There
was no one thing that triggered my desire to run. I remember trying
to run, and not being able to complete the 1.8 km circuit around
the lake in Jamshedpur's Jubilee Park in 1990, when I was in my
first year at XLRI. After a few months of trying, when I was effortlessly
completing not just one but two or three rounds of the lake, I
started noticing a well built man who sometimes would run around
the lake. With my new found confidence, I tried to race with him.
He didn't try racing me; I tried to race
with him; yet, by the time I would finish one round he would have
finished two. This was more than enough to make me feel bad. This
continued till a friend from Jamshedpur told me that the man I
was trying to race was Charles Borromeo, the 1982 Asian Games
Gold Medalist (800 m).
The incident stayed with me, but the lesson
dawned on me slowly. You run only against yourself, and the longer
the run, the truer this principle. This may not apply to competitive
runners, but it does to me, and I think to others like me who
run just because they like running.
In the 16 years I have been running, I have
run in more than a hundred places across about 20 countries. I
run wherever I travel to, even if it's a one day trip. I have
realised that one can discover a running track with ease anywhere
in the world, even in the busiest cities. Every track is unique.
Some are good; some, really bad. I categorise the tracks in my
mind: Spectacular, Nice, or Horrible. Running on Goa's Calangute
Beach or Nepal's Pokhra is spectacular. Running in Chennai used
to be horrible, since I usually stay on the wrong side of Anna
Salai (the arterial road), till I discovered that you could pay
an entrance fee and run inside the verdant campus of Loyola College.
There are scores of nice runs: almost any
track in Kerala, Bangalore and Bhopal, Delhi's Lodhi Gardens,
Mumbai's Juhu, on the banks of the Brahamputra in Guwahati, the
streets of Stockholm and Tokyo, Singapore's Botanical Garden,
and more.
There is a fourth kind of run that I experience
only once in a while; this kind cannot be categorised as easily;
it's just that these have stand-out character. Spectacular, nice
and horrible is about the view, the air, the cleanliness, and
the continuity of track. Runs with character are much more special.

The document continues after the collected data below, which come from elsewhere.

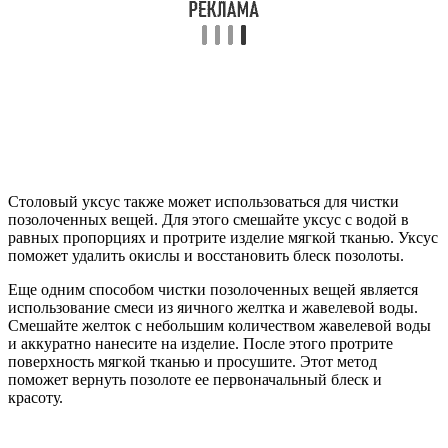
Столовый уксус также может использоваться для чистки
позолоченных вещей. Для этого смешайте уксус с водой в
равных пропорциях и протрите изделие мягкой тканью. Уксус
поможет удалить окислы и восстановить блеск позолоты.
Еще одним способом чистки позолоченных вещей является
использование смеси из яичного желтка и жавелевой воды.
Смешайте желток с небольшим количеством жавелевой воды
и аккуратно нанесите на изделие. После этого протрите
поверхность мягкой тканью и просушите. Этот метод
поможет вернуть позолоте ее первоначальный блеск и
красоту.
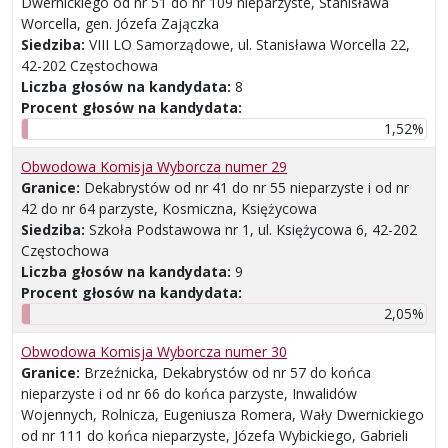
Dwernickiego od nr 51 do nr 109 nieparzyste, Stanisława
Worcella, gen. Józefa Zajączka
Siedziba:
VIII LO Samorządowe, ul. Stanisława Worcella 22,
42-202 Częstochowa
Liczba głosów na kandydata:
8
Procent głosów na kandydata:
1,52%
Obwodowa Komisja Wyborcza numer 29
Granice:
Dekabrystów od nr 41 do nr 55 nieparzyste i od nr
42 do nr 64 parzyste, Kosmiczna, Księżycowa
Siedziba:
Szkoła Podstawowa nr 1, ul. Księżycowa 6, 42-202
Częstochowa
Liczba głosów na kandydata:
9
Procent głosów na kandydata:
2,05%
Obwodowa Komisja Wyborcza numer 30
Granice:
Brzeźnicka, Dekabrystów od nr 57 do końca
nieparzyste i od nr 66 do końca parzyste, Inwalidów
Wojennych, Rolnicza, Eugeniusza Romera, Wały Dwernickiego
od nr 111 do końca nieparzyste, Józefa Wybickiego, Gabrieli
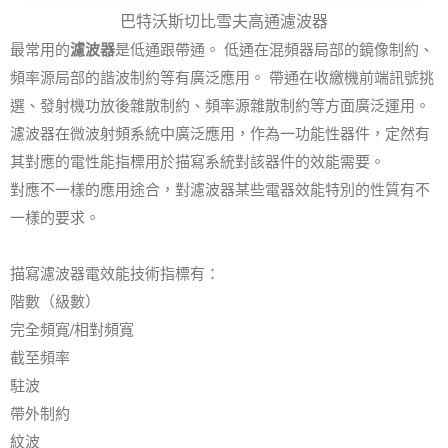
巴特沃斯切比雪夫高通濾波器
最常用的
濾波器
是低通跟帶通。 低通在混頻器局部的鏡像制約、
頻率源局部的諧波制約等有廣泛應用。 帶通在收繳機前端訊號挑
選、發射機功放後雜散制約、頻率源雜散制約等方面廣泛運用。
濾波器在微波射頻系統中廣泛應用，作為一功能性器件，定然有
其對應的電性能指標用於描寫系統對該器件的效能需要。
對應不一樣的應用途合，對濾波器某些電器效能特別的性質有不
一樣的要求。
描寫濾波器電效能技術指標有：
階數（級數）
完全頻寬/相對頻寬
截至頻率
駐波
帶外制約
紋波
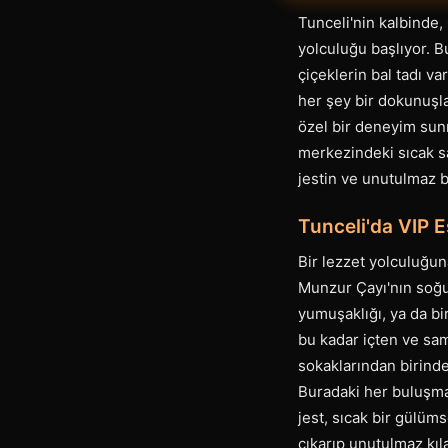
Tunceli'nin kalbinde,
yolculuğu başlıyor. 
çiçeklerin bal tadı va
her şey bir dokunuşla
özel bir deneyim sunm
merkezindeki sıcak sa
jestin ve unutulmaz b
Tunceli'da VIP E
Bir lezzet yolculuğuna
Munzur Çayı'nın soğuk
yumuşaklığı, ya da bir
bu kadar içten ve sam
sokaklarından birinde
Buradaki her buluşma, 
jest, sıcak bir gülüm
çıkarıp unutulmaz kıl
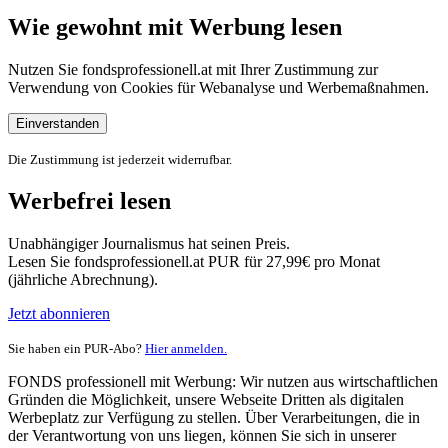
Wie gewohnt mit Werbung lesen
Nutzen Sie fondsprofessionell.at mit Ihrer Zustimmung zur
Verwendung von Cookies für Webanalyse und Werbemaßnahmen.
Einverstanden
Die Zustimmung ist jederzeit widerrufbar.
Werbefrei lesen
Unabhängiger Journalismus hat seinen Preis.
Lesen Sie fondsprofessionell.at PUR für 27,99€ pro Monat
(jährliche Abrechnung).
Jetzt abonnieren
Sie haben ein PUR-Abo?
Hier anmelden.
FONDS professionell mit Werbung: Wir nutzen aus wirtschaftlichen
Gründen die Möglichkeit, unsere Webseite Dritten als digitalen
Werbeplatz zur Verfügung zu stellen. Über Verarbeitungen, die in
der Verantwortung von uns liegen, können Sie sich in unserer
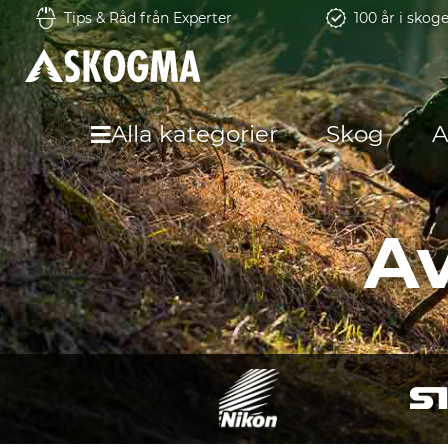
Tips & Råd från Experter
100 år i skog
Alla kategorier
Skog
A
A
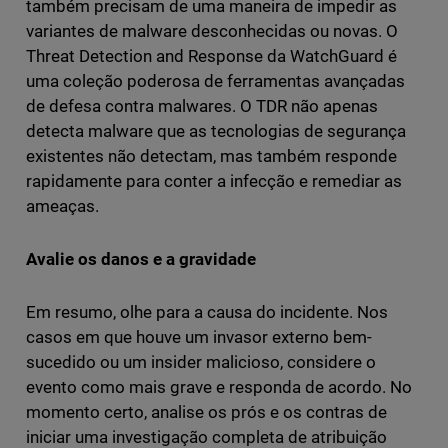
também precisam de uma maneira de impedir as
variantes de malware desconhecidas ou novas. O
Threat Detection and Response da WatchGuard é
uma coleção poderosa de ferramentas avançadas
de defesa contra malwares. O TDR não apenas
detecta malware que as tecnologias de segurança
existentes não detectam, mas também responde
rapidamente para conter a infecção e remediar as
ameaças.
Avalie os danos e a gravidade
Em resumo, olhe para a causa do incidente. Nos
casos em que houve um invasor externo bem-
sucedido ou um insider malicioso, considere o
evento como mais grave e responda de acordo. No
momento certo, analise os prós e os contras de
iniciar uma investigação completa de atribuição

For all the lovely tracks in Kerala there is none that has the
character of the run around the fort in Palaghat. The small fort,
surrounded by a dry moat, and circumscribed by a track makes you
wonder: why did some one build something so perfect but so ineffective
(the moat cannot be a deterrent)?
Running on the streets and the sea front
of Barcelona is akin to being part of a languid landscape, replete
with Mediterranean music and romancing couples. This, at 6.30
in the morning. So, did these people not go to sleep, or did they
get up really early? Whatever the answer, there is something about
Barcelona which is sparklingly alive.
Every track with character has its own tale
to tell; the runner just has to be prepared to listen and it took
me a while to do that. Some of the most fascinating tracks are
those where the stories have changed over the years, mirroring
the global upheaval of economies and societies. It's not only
tracks in Shanghai and Bangalore that tell these stories, but
those in places like Nizamabad (in Andhra Pradesh) and Indore.
In these towns the tracks tell stories of new money and new squalor,
booming private schools, crumbling government buildings, and changing
priorities, stories that you don't necessarily find on the pages
of a newspaper. Each story deserves its own page somewhere.
I have learnt that the best time for me to
battle, in my mind, with the most serious issues at hand, is when
I am running. Running focuses me, on the running and that issue.
I enjoy the run and the battle.
Now it takes a lot of will to not get up
at 5 in the morning and go out and run, irrespective of the temperature
outside. Addictions are all the same, drugs, deals or running.